Apresentação

ESQUINA - Cidade, Lazer e Animação Cultural

É na esquina que todos passam e onde se cruzam histórias, é na esquina que muitos param para conversar, combinar coisas ou, simplesmente, nada fazer e só olhar. A esquina é lugar da alegria, da tristeza, do encontro, dos embates, da troca, da contradição, da mudança e da espera. Do tempo que corre e do tempo que passa devagar, quase parando...

A esquina é característica das cidades, é de todos, mas não é propriedade de ninguém.
Não se colocam grades em uma esquina.
Ela é do povo, é da rua, é da cidade.
É do povo da rua da cidade!

Essa dinâmica da esquina nos remete às questões centrais de nossos estudos. Estamos preocupados com construções de alternativas para políticas e para intervenções culturais. Juntamente com Raymond Williams e E. P. Thompson acreditamos que a cultura tem uma função social e é um campo válido de lutas, deste modo, em nossas investigações buscamos apoio nos Estudos Culturais. Partimos do princípio que processos culturais estão intrinsecamente ligados a condições de classe social, a questões de gênero e de raça e a questões referidas à idade, portanto, a cultura, é um campo de disputas e de poder.

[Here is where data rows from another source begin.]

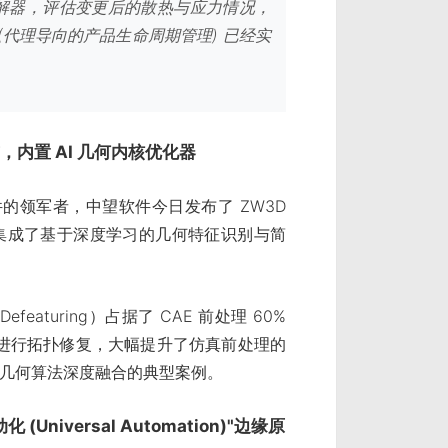
 求解器，评估变更后的散热与应力情况，
LM (代理导向的产品生命周期管理) 已经实
版发布，内置 AI 几何内核优化器
的领军者，中望软件今日发布了 ZW3D
性是集成了基于深度学习的几何特征识别与简
turing）占据了 CAE 前处理 60%
进行拓扑修复，大幅提升了仿真前处理的
统几何算法深度融合的典型案例。
化 (Universal Automation)"边缘原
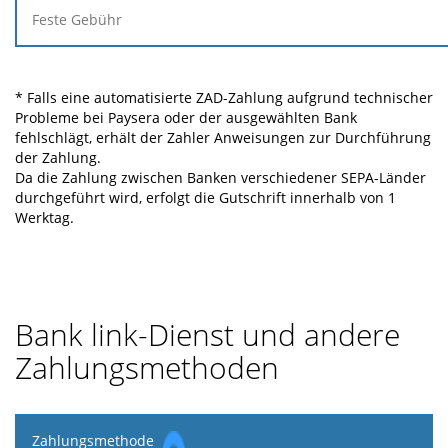
* Falls eine automatisierte ZAD-Zahlung aufgrund technischer
Probleme bei Paysera oder der ausgewählten Bank
fehlschlägt, erhält der Zahler Anweisungen zur Durchführung
der Zahlung.
Da die Zahlung zwischen Banken verschiedener SEPA-Länder
durchgeführt wird, erfolgt die Gutschrift innerhalb von 1
Werktag.
Bank link-Dienst und andere
Zahlungsmethoden
Zahlungsmethode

Esta compreensão abre um enorme espaço para atuação e nos auxilia a conectar o trabalho intelectual ao trabalho político.

Estamos preocupados com as questões referidas ao lazer, considerado como um fenômeno caracteristicamente urbano e também como um campo de lutas e espaço de tensões. É nossa pretensão atuar como mediadores culturais, tomando a Animação Cultural, como ferramenta metodológica para o desenvolvimento de ações que envolvam grupos subalternos e levem ao questionamento do status quo e à construção de uma sociedade justa.